Lawyer Gervais Charles, now an attorney for former President Jean-Bertrand Aristide after previously serving as one for Martelly, says that his former boss “wants to establish a political dynasty.” The idea is to have Martelly pave the way for a Lamothe presidency in 2016, Lamothe a second Martelly presidency in 2021, and then Martelly a second Lamothe presidency from 2026 to 2031.
The principal obstacle to this scenario has been six senators in the Parliament – Moïse Jean-Charles (North), Wesner Polycarpe (North), Jean-Baptiste Bien-Aimé (Northeast), Francky Exius (South), John Joël Joseph (West) et Jean William Jeanty (Nippes) – who have withheld their vote on a rigged electoral law and electoral council that would ensure an election victory for Martelly’s candidates (what Haitians call a “selection”). Martelly has refused any compromise on the electoral law and council with opposition legislators during his three and a half years in power, leading to the current stand-off.
But the game of chicken comes to an end on Jan. 12, 2015, when the terms of another third of the Senate and all of the Deputies expire, thereby dissolving Parliament by default. From then on, Martelly has indicated, he will rule by decree, an outcome many say he has sought since the beginning of his term.
However, as the Kreyòl saying goes, “Ayiti se tè glise,” Haiti is slippery ground. Just as Martelly sees one-man rule within his reach, a popular uprising of disgust at his regime’s corruption and repression, which has been simmering and sputtering for years, is erupting.

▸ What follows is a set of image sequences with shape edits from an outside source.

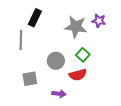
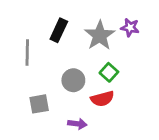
black rectangle: (35, 18) -> (59, 30), moved
gray star: (76, 27) -> (100, 35), turned 30

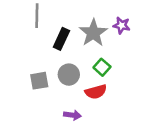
black rectangle: (59, 30) -> (61, 39), moved
gray line: (27, 53) -> (37, 16), moved
gray square: (39, 104) -> (39, 81), moved

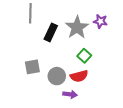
gray circle: (69, 75) -> (57, 76), moved
purple arrow: (72, 115) -> (70, 94), moved

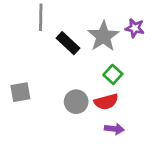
black rectangle: (51, 32) -> (68, 43), turned -72
gray square: (32, 67) -> (20, 92), moved
purple arrow: (70, 94) -> (114, 129), moved

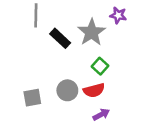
purple star: (135, 28) -> (118, 15), moved
gray square: (20, 92) -> (32, 98), moved
purple arrow: (114, 129) -> (101, 115), turned -35

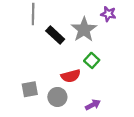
gray circle: (67, 90) -> (57, 97), moved
red semicircle: (94, 90) -> (71, 76), moved

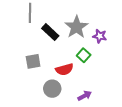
purple star: (108, 14) -> (100, 36), moved
gray square: (30, 89) -> (33, 61), moved

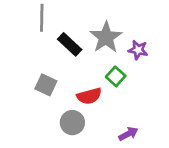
gray square: (33, 61) -> (46, 85), turned 35
purple arrow: (85, 96) -> (128, 134), moved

Meanwhile, Lamothe has openly begun his presidential campaign on social media and in tours around Haiti, thereby alarming his Macoute sector rivals that they will soon become even more marginalized.
“For a revolution to take place, it is not enough for the exploited and oppressed masses to realize the impossibility of living in the old way and demand changes,” wrote Vladimir Lenin, the leader of Russia’s 1917 revolution. “For a revolution to take place, it is essential that the exploiters should not be able to live and rule in the old way.”
A conflict within the ruling class, like that which Lenin foretold and which is emerging in Haiti today, provides precisely the kind of historic opportunity for the masses to bring political change. Although popular and opposition forces have been kept down and off-balance until now by Martelly’s money, guns, and propaganda, the days and weeks ahead will tell whether the masses’ superior numbers can perhaps win the day.